Hendriks Mutter hofft auf eine bessere Betreuung in einer integrativen Kita, wo die Gruppen kleiner sind und es vergleichsweise mehr Personal gibt. Doch die Wartelisten sind lang. Ein freier Platz in einer solchen Kita wurde der Familie für September in Aussicht gestellt – unter Vorbehalt und nur mit 1:1-Betreuung durch eine Integrationshilfe. Diese wurde inzwischen bewilligt.
Doch warum gibt es kaum freie Plätze? Die 19 integrativen Kitas im Saarland zeichnen sich dadurch aus, dass ein Teil der Plätze für Kinder mit Behinderungen vorgesehen ist. „Diese Eingliederungshilfe-Plätze müssen im Grunde immer belegt sein, deshalb werden gerne auch Kinder aus anderen Einzugsgebieten angenommen“, erklärt Traudel Hell. Das widerspreche dem Gedanken der Inklusion, wonach Kinder mit Behinderung – wie alle Kinder in der Nachbarschaft – einen wohnortnahen Kindergarten besuchen sollen, um Kontakte vor Ort und den Übergang in die Schule zu erleichtern.
Jobsuche nicht möglich
Dabei war das Saarland hier Vorreiter – schon in den 90er-Jahren wurde mit den sogenannten Arbeitsstellen für Integrationspädagogik („Afi“) eine flächendeckende Versorgung eingerichtet. „Es handelte sich damals um ein bundesweit einmaliges Modell- und Vorzeigeprojekt.

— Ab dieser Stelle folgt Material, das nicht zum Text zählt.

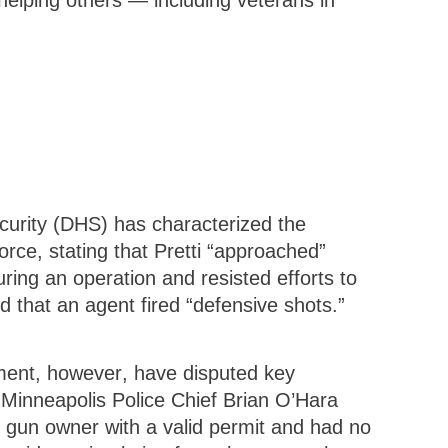
 helping others — including veterans in
urity (DHS) has characterized the
orce, stating that Pretti “approached”
uring an operation and resisted efforts to
d that an agent fired “defensive shots.”
ment, however, have disputed key
. Minneapolis Police Chief Brian O’Hara
l gun owner with a valid permit and had no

Ziel war, dass die Fachkräfte zum Kind kommen und es eben nicht in eine spezielle Einrichtung gefahren werden muss“, sagt Hell und ergänzt: Inklusion heiße, dass ein behindertes Kind in einem Regelkindergarten die gleichen Rechte zum Besuch der Einrichtung habe.
Das Sozialministerium hingegen beurteilt die Lage insgesamt positiv: „Viele Kitas betreuen, bilden und erziehen Kinder mit Behinderung oder von Behinderung bedrohte Kinder ohne zusätzliche (personelle) Unterstützungsmaßnahmen mit sehr guten Erfahrungswerten“, heißt es.
Hendriks Mutter hingegen will weiterkämpfen, um zu zeigen, dass „es so nicht geht“. Durch die nicht gesicherte Betreuung kann sie sich keine neue Arbeit suchen. Ihren Job verlor sie, weil Hendrik im ersten Jahr viel krank war. „Ich weiß, dass es auch anderen Familien so geht wie uns. Viele haben nicht die Kraft, zu kämpfen. Es ist schlimm, dass die, die ohnehin schon schwach sind, nicht besser unterstützt werden. Wir werden die Füße nicht stillhalten“, sagt Hendriks Mutter.